3 Aralık 2010 Cuma

AFFETMEK

Kalp yara alırsa ne oluyor? Kalp bir daha öyle bir olay yaşamamak için hemen kalkanlarını kaldırıyor, kendini güvenceye alıyor ve kapatıyor. Yaşanan o olay insanın zihninde yer ediniyor. Zihni o olay ile öyle meşgul oluyor ki, rüyalarına bile giriyor. Zihin senaryolar üretmeye başlıyor. Hatta bu senaryolar sadece kendi zihninde saklı kalmıyor aynı zamanda bunları başka insanlarla da paylaşmaya başlıyor. Diğer insanlardan bu senaryoya dahil olmalarını istiyor, destek bekliyor. Karşı tarafa öyle bir öfke beslemeye başlıyor ki, öfke bütün bedenini sarıyor. Öfkesinin ancak karşı tarafın canını acıtacağı zaman dineceğine inanıyor. Halbuki kendi canı bu zaman diliminde daha fazla acıyor. Kendine odaklanmak yerine başkasına odaklanıyor ve tüm hayat enerjisi kendi bedeninden akıp gidiyor.

Yukarıda yazdıklarım dün yeni tanıştığım birisiyle yaptığım bir konuşmayı özetliyor. Bu size bir yerden tanıdık geliyor mu?

Peki ne yapmak gerekiyor? AFFETMEK. Sizi duyar gibi oluyorum. Hadi canım bana bu kadar şey yapmış ben mi affedeceğim, enayi miyim ben.

Hayatıma dönüp baktığımda aşk, iş, arkadaş, aile konularında çok kez kalbim kırıldı. Hatta bir daha kırılmasın diye kalbimin kalkanları daha kalınlaştı. Bir daha aynısını yaşar mıyım korkusu yerleşti.

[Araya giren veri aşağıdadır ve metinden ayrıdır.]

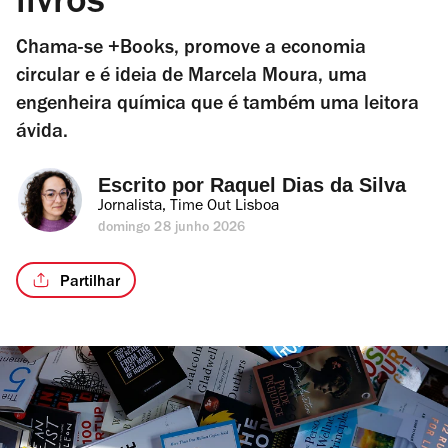
livros
Chama-se +Books, promove a economia
circular e é ideia de Marcela Moura, uma
engenheira química que é também uma leitora
ávida.
Escrito por 
Raquel Dias da Silva
Jornalista, Time Out Lisboa
domingo 28 junho 2026
Partilhar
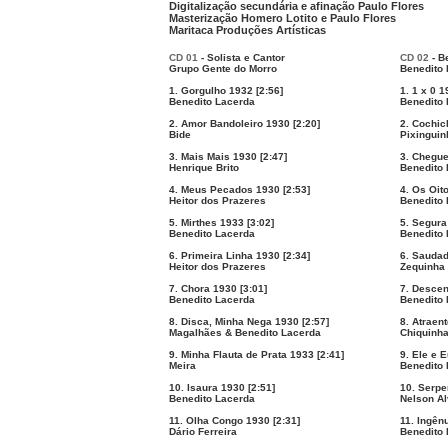
Digitalização secundária e afinação Paulo Flores
Masterização Homero Lotito e Paulo Flores
Maritaca Produções Artísticas
CD 01
- Solista e Cantor
CD 02
- B
Grupo Gente do Morro
Benedito 
1. Gorgulho 1932 [2:56]
1. 1 x 0 1
Benedito Lacerda
Benedito 
2. Amor Bandoleiro 1930 [2:20]
2. Cochic
Bide
Pixinguin
3. Mais Mais 1930 [2:47]
3. Chegue
Henrique Brito
Benedito 
4. Meus Pecados 1930 [2:53]
4. Os Oit
Heitor dos Prazeres
Benedito 
5. Mirthes 1933 [3:02]
5. Segura
Benedito Lacerda
Benedito 
6. Primeira Linha 1930 [2:34]
6. Saudad
Heitor dos Prazeres
Zequinha
7. Chora 1930 [3:01]
7. Descen
Benedito Lacerda
Benedito 
8. Disca, Minha Nega 1930 [2:57]
8. Atraent
Magalhães & Benedito Lacerda
Chiquinh
9. Minha Flauta de Prata 1933 [2:41]
9. Ele e E
Meira
Benedito 
10. Isaura 1930 [2:51]
10. Serpe
Benedito Lacerda
Nelson A
11. Olha Congo 1930 [2:31]
11. Ingên
Dário Ferreira
Benedito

Affetme hep karşı taraftan beklenen bir davranış oluyor. Bazen seneler geçiyor ve karşı taraf sizden özür dilemiyor. Siz seneler boyunca o olayı zihninizde taşıyorsunuz ve bir türlü unutamıyorsunuz. Halbuki affeden siz kendiniz olsanız? Yani kendinizi affetseniz. Tüm düşüncelerden kendinizi kurtardığınız ve bıraktığınız an, işte o zaman yeni bir kapıyı açmış oluyorsunuz. Sanki yeniden doğuyorsunuz. Kendinizi affettiğiniz an kalbinizdeki kalkanlar kalkıyor, kalp tekrardan sevgi ile atmaya başlıyor. Sevgi insana iç huzur veriyor. O iç huzuru yakaladığınız an, yaşadığınız o olaya bir seyirci gibi uzaktan bakabiliyorsunuz. Artık o olayı senaryolaştırmayı bıraktığınız için zihniniz rahatlıyor. Zihin yeni düşüncelere yer açıyor ve kalp sevgi ile atmaya başlıyor.

Siz hayata sevgiyle bakın, o da size sevgiyle baksın.

Fotoğraf: Sedef Dinçmen Köni

2 yorum:

  1. 20 yıl sonra babamı affettim ! Artık daha rahat uyuyorum. Tecrübe ettiğim hafifliği ise anlatmaya kelimeler yetmiyor.

    YanıtlaSil
  2. Affedebildiğimizde aslında kendimizi özgür kılıyoruz. Affettiğimiz kişinin başı göğe ermiyor, zaten onlara çoğunlukla bir şey de olmuyor, biz kendimize yapıyoruz her ne yapıyorsak.
    Tam "affettim" zannederken yakın bir geçmişte öğrendiklerim midemi bulandırıyor. Affedememişim demek ki, kendimi hala geçmişte yaşananın esiri olmaya mahkum etmişim. Kussam rahatlar mıyım peki? Yoksa sadece içimdeki kızgınlıkları bir yana koyarak affetmeyi mi bekleyeceğim?